L’exposition de photographies sur la ville de Bordeaux se poursuivra jusqu’au 31 mars à la galerie de l’Institut français de Casablanca. La ville de Bordeaux a choisi de rendre hommage à l’histoire de son patrimoine urbain à travers une riche exposition. Présentée sous la forme de vingt-cinq panneaux bilingues français-anglais, cette exposition donne une vision synthétique de l’identité de la ville. Les thèmes majeurs sont le port et le fleuve, le vin et la gastronomie, l’architecture, l’urbanisme et l’histoire de la ville. Des objets en provenance du musée d’Aquitaine et du musée des Arts décoratifs sont également exposés. On peut y admirer les outils du quotidien, céramiques et autres témoins de l’artisanat bordelais à travers le temps. On y découvre une cité façonnée par la diversité culturelle des peuples qui l’ont investie. Depuis sa fondation par une tribu celte, en passant par la conquête romaine, jusqu’à la domination anglaise et sa transformation par le roi de France à la fin du XVème siècle en cité royale.

Journée Internationale de la Poésie à Rabat
Journée internationale de la poésie à Rabat, 21 mars 19 heures – Bab El kébir

Pour la seconde année consécutive, l´Institut Cervantès de Rabat prépare la célébration populaire de la Journée internationale de la poésie. Le 21 mars à partir de 12heures, des prospectus seront distribués dans les rues de Rabat contenant des poèmes en arabe de poètes marocains, espagnols et allemands, par des volontaires qui seront vêtus de costumes prêtés par le Théâtre national MohammedV. C´est ainsi que la poésie partira à la rencontre des piétons en donnant l´occasion à plusieurs hommes et femmes de Rabat de vivre une expérience artistique au milieu de leurs occupations quotidiennes. Une cérémonie d’hommage à la poésie et la musique aura lieu le même jour à partir de 19 heures á la galerie Bab El Kébir, aux portes des Oudayas.

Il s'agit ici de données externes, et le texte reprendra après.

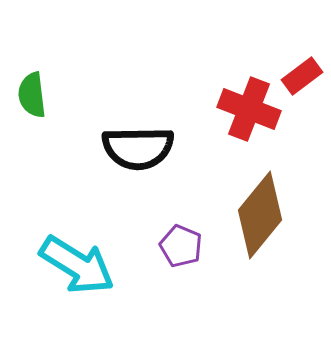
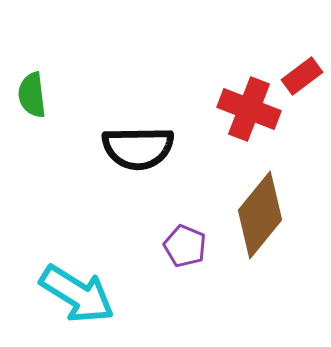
purple pentagon: moved 4 px right
cyan arrow: moved 29 px down
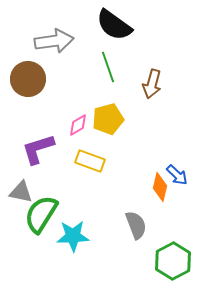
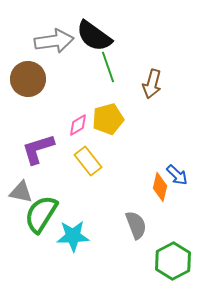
black semicircle: moved 20 px left, 11 px down
yellow rectangle: moved 2 px left; rotated 32 degrees clockwise
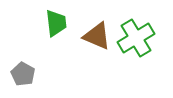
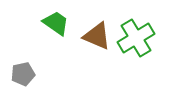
green trapezoid: rotated 48 degrees counterclockwise
gray pentagon: rotated 30 degrees clockwise
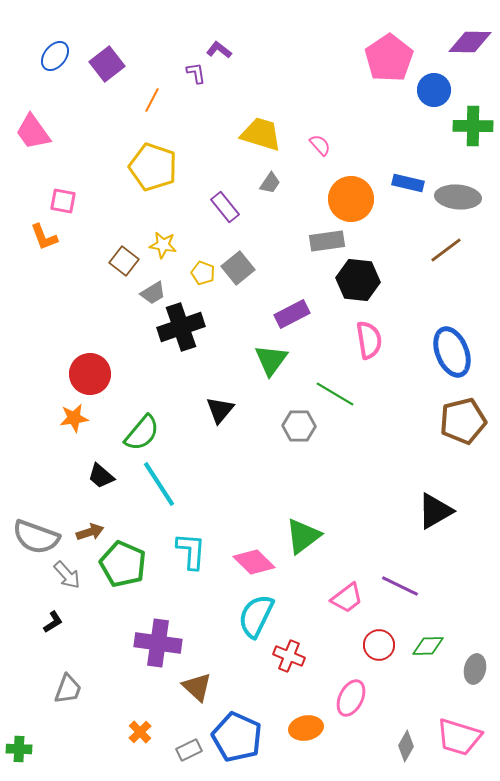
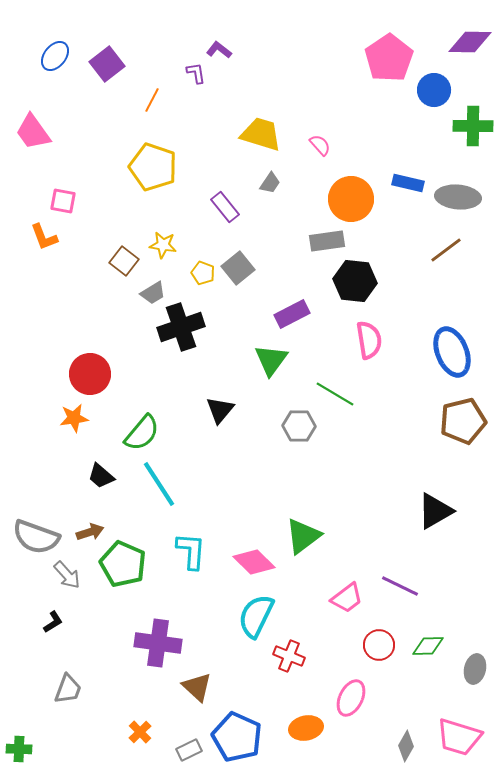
black hexagon at (358, 280): moved 3 px left, 1 px down
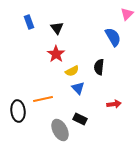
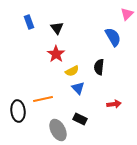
gray ellipse: moved 2 px left
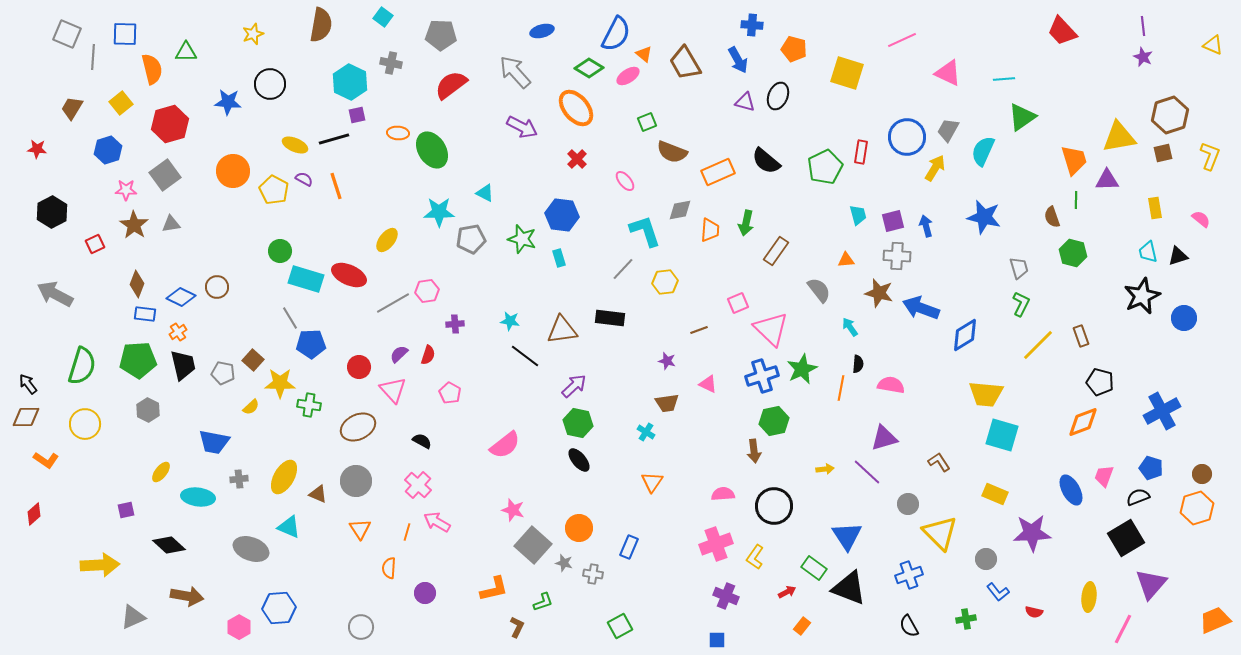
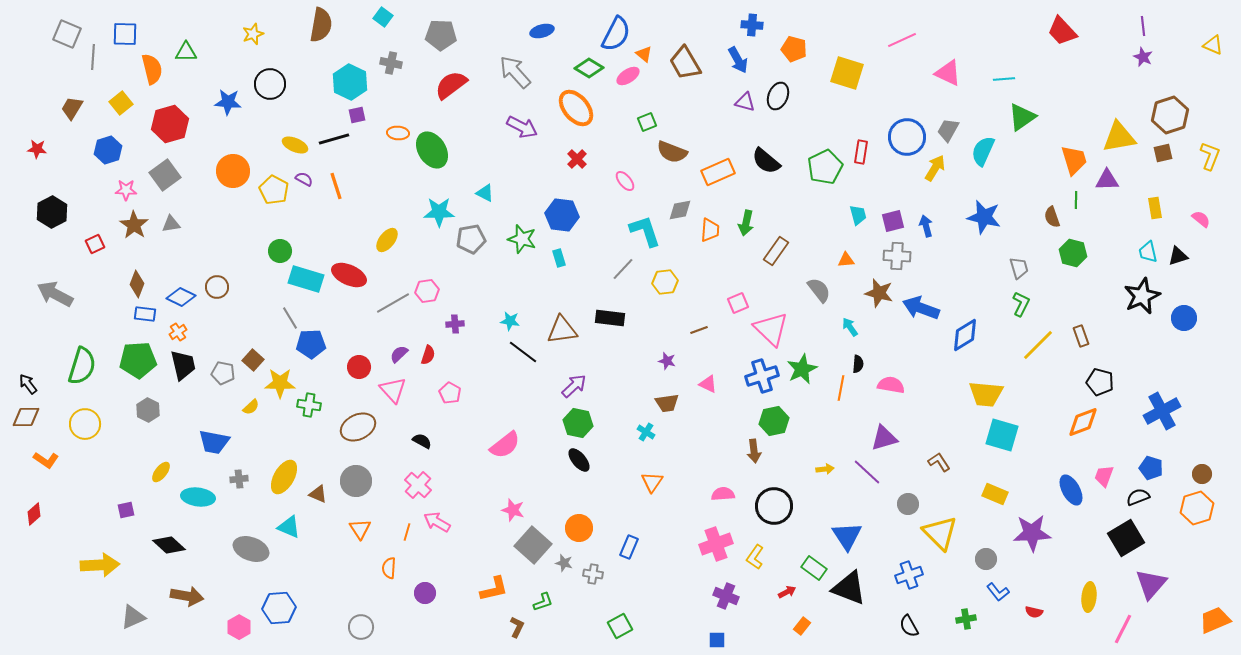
black line at (525, 356): moved 2 px left, 4 px up
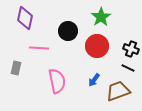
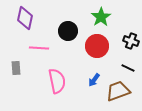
black cross: moved 8 px up
gray rectangle: rotated 16 degrees counterclockwise
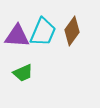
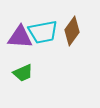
cyan trapezoid: rotated 56 degrees clockwise
purple triangle: moved 3 px right, 1 px down
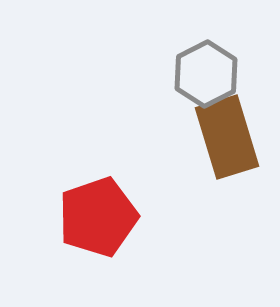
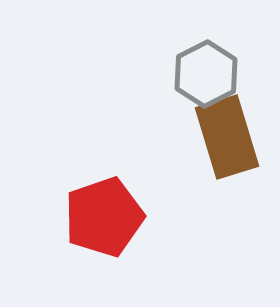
red pentagon: moved 6 px right
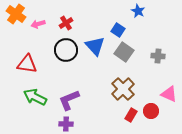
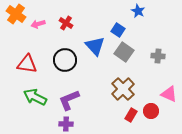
red cross: rotated 24 degrees counterclockwise
black circle: moved 1 px left, 10 px down
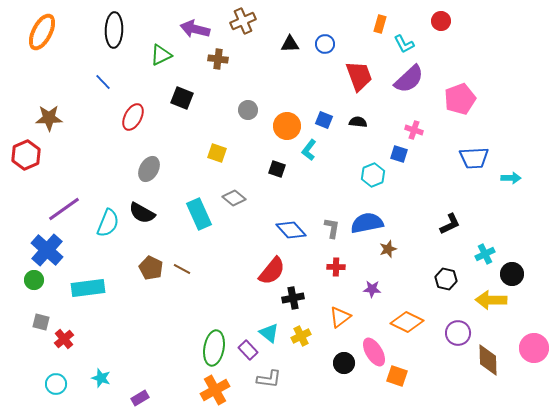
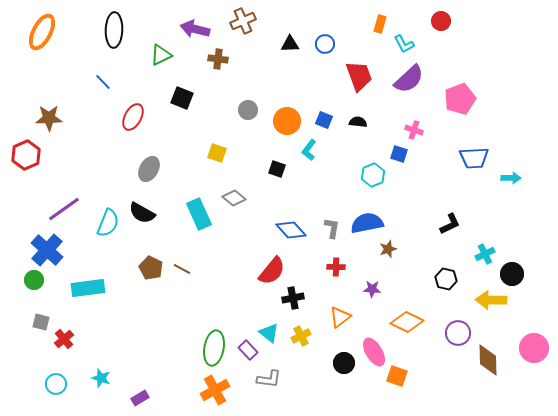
orange circle at (287, 126): moved 5 px up
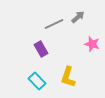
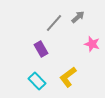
gray line: moved 1 px up; rotated 24 degrees counterclockwise
yellow L-shape: rotated 35 degrees clockwise
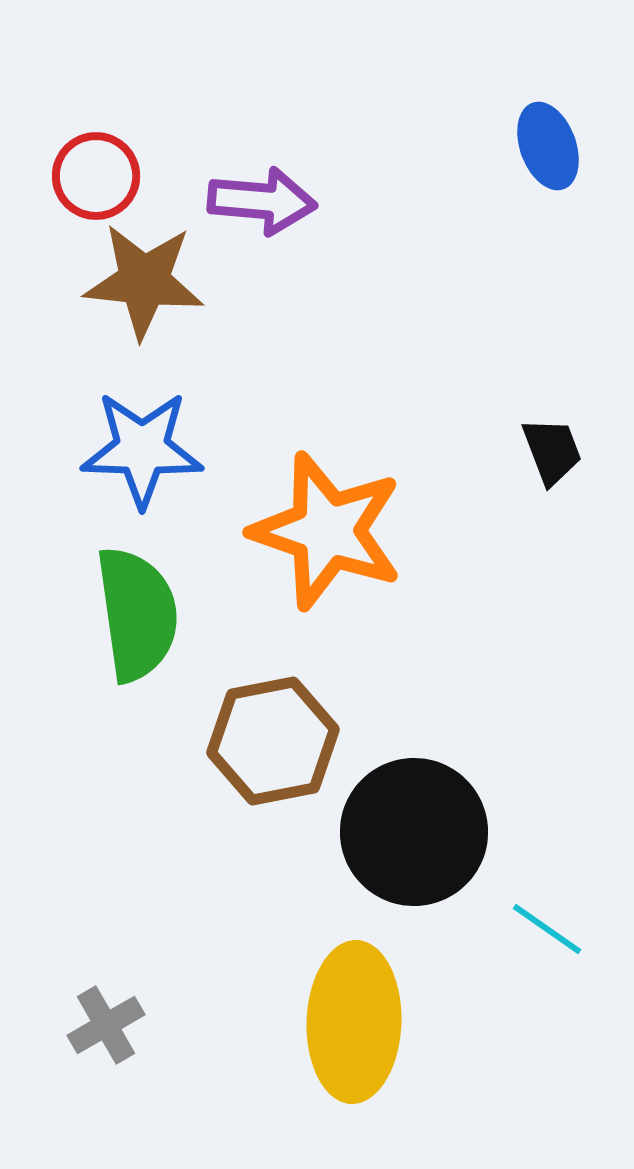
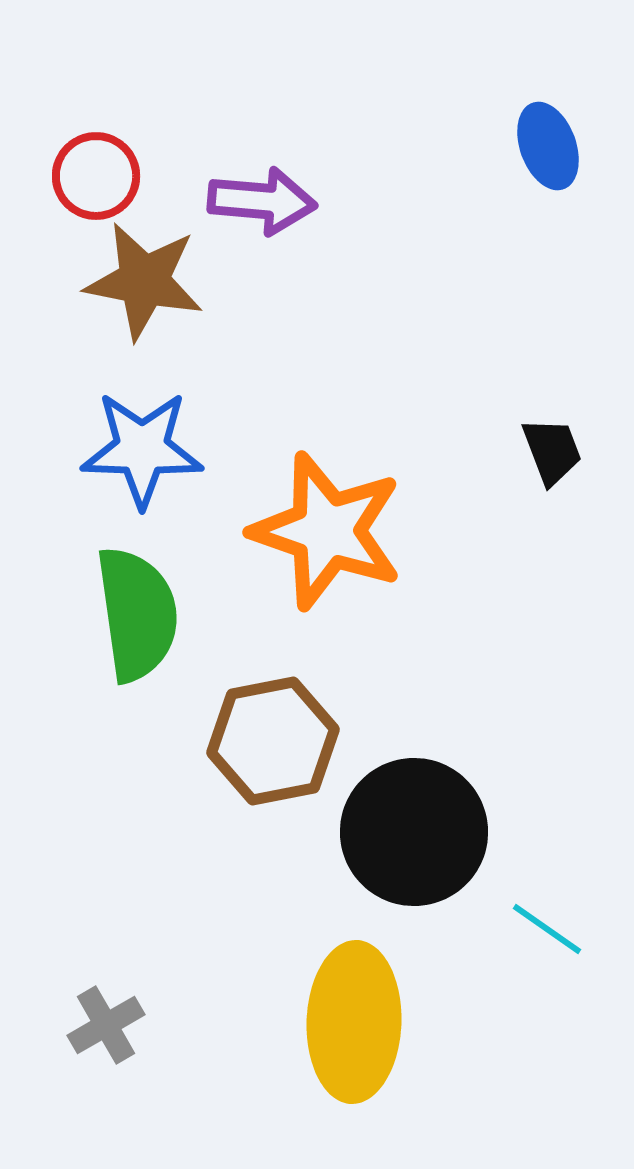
brown star: rotated 5 degrees clockwise
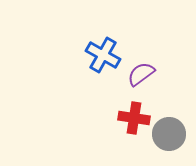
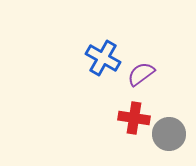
blue cross: moved 3 px down
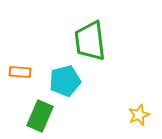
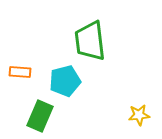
yellow star: rotated 15 degrees clockwise
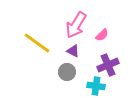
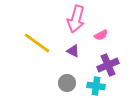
pink arrow: moved 6 px up; rotated 16 degrees counterclockwise
pink semicircle: moved 1 px left; rotated 16 degrees clockwise
gray circle: moved 11 px down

La cérémonie va s’achever sur la prestation conjointe  du groupe marocain «Numedia» et le musicien espagnol Julian Elvira…

Abdelhalim Hafid à l’Honneur à Tétouan
Festival international du cinéma méditerranéen de Tétouan Du 24 au 31 mars  – Tétouan

Le chanteur égyptien Abdelhalim Hafid sera à l’honneur à la 13ème édition du Festival international du cinéma méditerranéen de Tétouan (FICMT), prévue du 24 au 31 mars. Le festival présentera une rétrospective sélective de films dans lesquels Abdelhalim Hafid a participé en hommage au «rossignol de la chanson arabe». Six films seront projetés dans le cadre de cette rétrospective, en l’occurrence «Abi faouka Chajara», «Maaboudate Al Jamahir», «Wissada Khalia», «Khataya», «Yaoum min Omri» et «Charie Al Hob». Outre la compétition officielle et la rétrospective du cinéma Hafid, le 13ème Festival de Tétouan présentera en hors compétition et en avant-première une sélection de films méditerranéens inédits produits entre 2005 et 2007. Un hommage sera également rendu au cinéma italien, à travers une sélection de longs et courts-métrages marquant la nouvelle vague des films italiens et qui seront diffusés en présence de leurs réalisateurs.

Mohamed Bennani expose à Rabat
Exposition de Mohamed Bennani Jusqu’au 6 avril -Institut français de Rabat

Attijariwafa bank présente jusqu’au 6 avril 2007, à la galerie de l’Institut français de Rabat, l’exposition «Mohamed Bennani. Parcours 1975 ¬ 2005». A travers une quarantaine de peintures et totems, représentatifs de la plupart des périodes traversées par l’artiste, et choisis parmi un ensemble acquis entre le début des années 1980 et 2005, l’exposition Mohamed Bennani poursuit un parcours chronologique qui commence vers 1972 avec un important «dyptique». Ces deux œuvres où la dimension architecturale est très présente, sont ordonnées autour de formes géométriques empilées et de tons sombres, contrastant avec les peintures actuelles, cependant que l’utilisation de matières en relief telles que le bois, le plâtre, le cuir, a prévalu dans ses œuvres depuis le début. Après une période calligraphique très courte vers 1985, Mohamed Bennani est de plus en plus attiré par des matériaux primitifs comme la toile de jute, le cuir, le cuivre et d’autres matières oubliées par le temps.